So when I saw "Licking your wounds may soon take on a whole new meaning. It could even be a pleasant and tasty experience!" on Sci Tech Daily, I thought "There is no way the actual article says anything like that." Think again, Leonard. That is a verbatim quote of the actual article, which discusses potential uses of honey as an antibacterial agent. This usage of honey has the blessing of Aristotle, who as we know is always on the cutting edge of medical science.

Be that as it may, I don't think that licking one's honey-covered wounds would be either tasty or medically advisable.

: Mark has a cameo in this summary of the VA Linux Printing Summit, where agreement was reached between the superpowers to halt construction of orbital laser printers.

: It's not difficult to infer the licensing terms of software packages from their name and their Freshmeat description.

: With the sales department sitting behind me, I am privy to all sorts of industry dirt.

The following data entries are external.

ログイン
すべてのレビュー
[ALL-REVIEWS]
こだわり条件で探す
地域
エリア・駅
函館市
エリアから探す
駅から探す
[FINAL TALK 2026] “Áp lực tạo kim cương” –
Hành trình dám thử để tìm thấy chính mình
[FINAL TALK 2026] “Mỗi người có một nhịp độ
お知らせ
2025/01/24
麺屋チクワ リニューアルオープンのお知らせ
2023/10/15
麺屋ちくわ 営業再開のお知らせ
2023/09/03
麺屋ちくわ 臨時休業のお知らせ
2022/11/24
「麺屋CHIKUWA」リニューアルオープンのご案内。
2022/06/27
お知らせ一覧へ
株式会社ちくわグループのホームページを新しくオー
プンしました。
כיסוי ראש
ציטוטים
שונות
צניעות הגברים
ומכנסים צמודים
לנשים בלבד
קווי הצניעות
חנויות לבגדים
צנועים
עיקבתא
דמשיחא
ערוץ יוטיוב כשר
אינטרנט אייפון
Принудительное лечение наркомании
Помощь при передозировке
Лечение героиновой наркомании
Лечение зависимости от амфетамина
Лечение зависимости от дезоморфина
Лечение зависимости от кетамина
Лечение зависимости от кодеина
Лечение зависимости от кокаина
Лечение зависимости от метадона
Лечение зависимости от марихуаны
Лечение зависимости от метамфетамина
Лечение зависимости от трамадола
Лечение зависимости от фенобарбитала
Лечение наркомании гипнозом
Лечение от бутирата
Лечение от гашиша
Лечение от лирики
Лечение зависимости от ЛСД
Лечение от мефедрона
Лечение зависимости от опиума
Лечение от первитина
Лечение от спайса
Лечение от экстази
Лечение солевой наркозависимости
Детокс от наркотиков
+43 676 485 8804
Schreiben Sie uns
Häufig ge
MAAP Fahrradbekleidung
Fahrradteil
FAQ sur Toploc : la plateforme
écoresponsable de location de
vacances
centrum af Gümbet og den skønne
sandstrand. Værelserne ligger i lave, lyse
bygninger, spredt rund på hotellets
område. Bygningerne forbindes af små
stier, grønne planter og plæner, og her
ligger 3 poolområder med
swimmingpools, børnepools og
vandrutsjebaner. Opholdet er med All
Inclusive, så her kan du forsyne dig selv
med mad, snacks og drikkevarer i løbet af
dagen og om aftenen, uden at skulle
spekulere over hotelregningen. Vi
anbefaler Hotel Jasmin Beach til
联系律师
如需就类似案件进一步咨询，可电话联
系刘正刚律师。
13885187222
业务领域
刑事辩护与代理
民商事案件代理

: You know what cracks me up? If you go to a map site and get a map, there will be options to show on the map locations of, eg. Dennys restaurants or Honda dealerships. "Yes, I'm planning a trip from Pittsburgh to Chicago and I want to know the location of every Honda dealership along the way." I don't get it. Companies pay to make this an option for users of the map service. Why?

: In my attempts to get Susanna a laptop, I have discovered another popular business model, where you set up an e-commerce site which falsely implies that the item your customer wants is in stock and/or that you will actually be able to sell the items in your catalog when someone orders them. The idea is to prevent your customers from buying what they want to buy, and to annoy them so that they wouldn't buy from you even if you had what they wanted.

Again, I'm not sure where the money is in this model, but the people who run these businesses must be pretty happy with it.

: Between the BART station and the office there is a large marble building which a glorious stone-cut mural on the front lets on to be the Marine Firemen's [sic?] Union. I don't know what to make of this building, because I can't see there being so many marine firemen in San Francisco that they need this big union hall. I think they subcontract the building out so that other unions can use it as well, because there is a banner in one window which says "PACBELL HONOR OUR CONTRACT", and I can't imagine why Pacific Bell would be dealing with the Marine Firemen's union.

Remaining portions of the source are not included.